Hi to all.
I am exploring the option of using barman for my company's backup operations. Currently we use a simple rsync method. We rsync the archives folder to the backup server every 20 minutes and the PGDATA folder once every night (delta only). I find barman's cli and general usage much less error prone than this and also much more convenient for restoring purposes, but i am facing two issues and i hope you can help me:
A) The base backups are larger in size than the actual cluster! This is confirmed both by file system commands and by sql commands. The "du" command for the base backup folder and the PGDATA folder of the server shows the following differences:
backup size
[barman@mdvmsrv139 base]$ du -sk 20170103T135236
16409412 20170103T135236
PGDATA size
[enterprisedb@mdvmsrv518 ]$ du -sk /pgdata/data
10813016 /pgdata/data
Barman's show-backup command lists the backup as 15,6 GB in size, while an sql command on the cluster returns actual size of 8,5 GB.
I am sensing that this has something to do with our company's setup (created long before i was here). We put our users tablespaces inside the PGDATA directory, which is not postgres's default.Then we create a symbolic link named "data" inside the default data directory pointing to our custom data dir and we do not set "data_directory" parameter at all inside postgresql.conf. I think the above setup "confuses" barman with the results of rsyncing the same files twice. If i "ls " in the base backup folder (20170103T135236) i see a folder named "data" and then one extra folder for each tablespace of the cluster. The folder named "data" is 8.5 GB, exactly the size of the cluster.
The weird part is that the backup is absolutely restorable and the resulting cluster is only 8.5 GB!! Am i missing something here? Is this normal? I admit that i am fairly new to postgresql!

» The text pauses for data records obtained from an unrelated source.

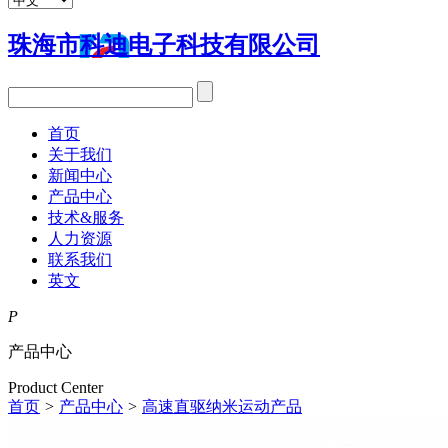
珠海市科迪电子科技有限公司
首页
关于我们
新闻中心
产品中心
技术&服务
人力资源
联系我们
英文
P
产品中心
Product Center
首页
>
产品中心
>
高速直驱纳米运动产品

B) On the first base backup for each server postgres takes a long time to finalize the backup. I've seen similar problems in this forum, having to do with the archive command not working but this is not the issue here. Barman finishes the rsync in time and then it takes 20 minutes for postgres to create a restore point. The session from which i am giving the "barman backup" command stays stuck in "Asking PostgreSQL server to finalize the backup", an i am not able to take the prompt back until postgres log writes " SELECT pg_create_restore_point('barman_20170103T135236')". Notice from the following part of postgres log file that is a 20 minute interval between "pg_stop_backup" and "create_restore_point" commands during which the only abnormality is the following line from barman log file:
"barman.server INFO: Another archive-wal process is already running on server DRAW_DB. Skipping to the next server":
2017-01-03 14:24:30 UTC [1619]: [1]: [0]LOG: duration: 1002.900 ms statement: SELECT location, (pg_xlogfile_name_offset(location)).*, now() AS timestamp FROM pg_stop_backup() AS location
2017-01-03 14:27:37 UTC [30356]: [175]: [0]LOG: checkpoint starting: time
2017-01-03 14:27:37 UTC [30356]: [176]: [0]LOG: checkpoint complete: wrote 0 buffers (0.0%); 0 transaction log file(s) added, 0 removed, 1 recycled; write=0.005 s, sync=0.000 s, total=0.009 s; sync files=0, longest=0.000 s, average=0.000 s
2017-01-03 14:42:37 UTC [30356]: [177]: [0]LOG: checkpoint starting: time
2017-01-03 14:42:37 UTC [30356]: [178]: [0]LOG: checkpoint complete: wrote 0 buffers (0.0%); 0 transaction log file(s) added, 0 removed, 1 recycled; write=0.005 s, sync=0.000 s, total=0.008 s; sync files=0, longest=0.000 s, average=0.000 s
2017-01-03 14:44:17 UTC [1619]: [2]: [0]LOG: restore point "barman_20170103T135236" created at A/790000E8
2017-01-03 14:44:17 UTC [1619]: [3]: [0]STATEMENT: SELECT pg_create_restore_point('barman_20170103T135236')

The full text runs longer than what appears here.